▶ _Requirement_
Reproduce exactly the lines from the line containing "acreditación y continuidad de estudios" through the last line of the listing, and no others.
-- Data below follows --
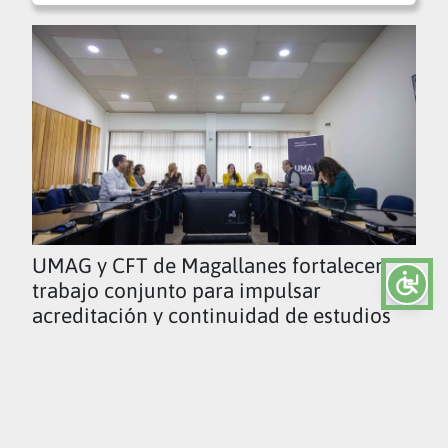
UMAG y CFT de Magallanes fortalecen
trabajo conjunto para impulsar
acreditación y continuidad de estudios
Ver todas las noticias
-- Data below concluded --
▶ _Solution_
acreditación y continuidad de estudios
Ver todas las noticias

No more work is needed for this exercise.